De la reconstruction à la guerre d'Algérie : entre climatisme et loisirs

           

La France, entièrement détruite, passe très vite des pénuries du lendemain de la Seconde Guerre Mondiale au quantitatif. La société de consommation apparaît, accompagnant un tourisme de masse déjà mis en place par les congés payés. Le climatisme reste d'actualité, malgré la venue de nouvelles activités plus tournées vers les loisirs et surtout plus populaires. Le Club Méditerranée voit le jour en 1950 et avec lui les vacances sont synonyme de convivialité. Les campings sont en plein essor et une nouvelle image du tourisme apparaît, loin de l'austérité de celui d'élite. Les activités d'hiver deviennent prédominantes en montagne. Le ski fait son apparition de manière plus marquée dans les années 1950. Les loisirs simples, en famille, envahissent les esprits durant la seconde moitié du XXème siècle. Villard de Lans va également prendre le virage d'un tourisme plus accessible, notamment grâce aux sports d'hiver qui marqueront la fin du tourisme de classe.

 

Suite aux terribles ravages causés par la Seconde Guerre Mondiale, tout est à reconstruire sur le plateau du Vercors. De la fin du conflit à 1948, plusieurs hôtels de la commune de Villard de Lans ont été réquisitionnés pour accueillir des orphelins ; le tourisme n'est donc plus d'actualité au cours de cette période.

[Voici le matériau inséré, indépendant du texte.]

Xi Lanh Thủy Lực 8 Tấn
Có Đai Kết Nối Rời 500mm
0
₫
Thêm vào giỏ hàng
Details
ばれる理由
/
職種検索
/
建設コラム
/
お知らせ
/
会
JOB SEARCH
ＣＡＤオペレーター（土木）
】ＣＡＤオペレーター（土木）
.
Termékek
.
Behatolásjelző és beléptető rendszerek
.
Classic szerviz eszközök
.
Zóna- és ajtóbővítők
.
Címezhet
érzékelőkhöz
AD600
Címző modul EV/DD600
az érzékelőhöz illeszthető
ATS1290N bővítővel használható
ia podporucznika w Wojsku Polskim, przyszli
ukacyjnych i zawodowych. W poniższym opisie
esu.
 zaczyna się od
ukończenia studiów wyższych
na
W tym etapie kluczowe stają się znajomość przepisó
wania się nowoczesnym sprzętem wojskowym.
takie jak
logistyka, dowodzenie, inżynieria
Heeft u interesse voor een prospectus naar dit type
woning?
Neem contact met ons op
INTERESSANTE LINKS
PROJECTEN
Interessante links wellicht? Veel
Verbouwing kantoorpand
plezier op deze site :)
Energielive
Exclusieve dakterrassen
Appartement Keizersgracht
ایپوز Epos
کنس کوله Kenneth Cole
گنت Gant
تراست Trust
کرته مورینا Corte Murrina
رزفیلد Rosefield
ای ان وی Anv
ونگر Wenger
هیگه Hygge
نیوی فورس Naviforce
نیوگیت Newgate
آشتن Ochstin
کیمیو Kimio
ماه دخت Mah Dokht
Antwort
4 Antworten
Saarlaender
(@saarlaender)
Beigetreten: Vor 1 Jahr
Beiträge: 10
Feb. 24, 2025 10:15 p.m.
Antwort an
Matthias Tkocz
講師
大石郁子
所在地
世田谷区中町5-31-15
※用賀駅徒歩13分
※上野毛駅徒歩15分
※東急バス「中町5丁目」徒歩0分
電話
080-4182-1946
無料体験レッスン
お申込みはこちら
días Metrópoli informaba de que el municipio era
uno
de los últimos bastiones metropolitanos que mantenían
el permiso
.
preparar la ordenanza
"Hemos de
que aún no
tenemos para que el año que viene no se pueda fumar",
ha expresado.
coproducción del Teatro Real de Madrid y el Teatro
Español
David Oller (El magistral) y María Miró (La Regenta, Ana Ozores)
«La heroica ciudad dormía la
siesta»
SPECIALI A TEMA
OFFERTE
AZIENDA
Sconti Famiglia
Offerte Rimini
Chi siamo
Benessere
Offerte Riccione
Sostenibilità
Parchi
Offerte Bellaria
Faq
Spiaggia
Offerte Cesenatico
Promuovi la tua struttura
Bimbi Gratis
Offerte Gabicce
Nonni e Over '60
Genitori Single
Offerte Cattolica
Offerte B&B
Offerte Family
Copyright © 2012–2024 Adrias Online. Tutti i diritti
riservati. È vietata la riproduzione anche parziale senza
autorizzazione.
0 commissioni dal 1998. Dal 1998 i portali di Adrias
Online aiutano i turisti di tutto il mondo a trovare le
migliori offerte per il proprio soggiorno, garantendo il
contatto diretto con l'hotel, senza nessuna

Au début des années 1950, le tourisme climatique reprend de l'ampleur, mais toujours uniquement au printemps, en été et à l'automne.

Une nouvelle clientèle apparaît : les pieds noirs d'Afrique du Nord. Elle vient principalement en été afin de profiter de l'air plus frais des montagnes. Ces personnes, appartenant à un milieu aisé, s'inscrivent dans la continuité d'un tourisme de classe.

Cependant, avec la guerre d'Algérie, la plupart d'entre eux, ayant perdu leurs richesses, ne peuvent plus venir à Villard de Lans. C'est donc une perte sèche de clientèle. Néanmoins, ce manque est vite compensé par le tourisme issu des congés payés.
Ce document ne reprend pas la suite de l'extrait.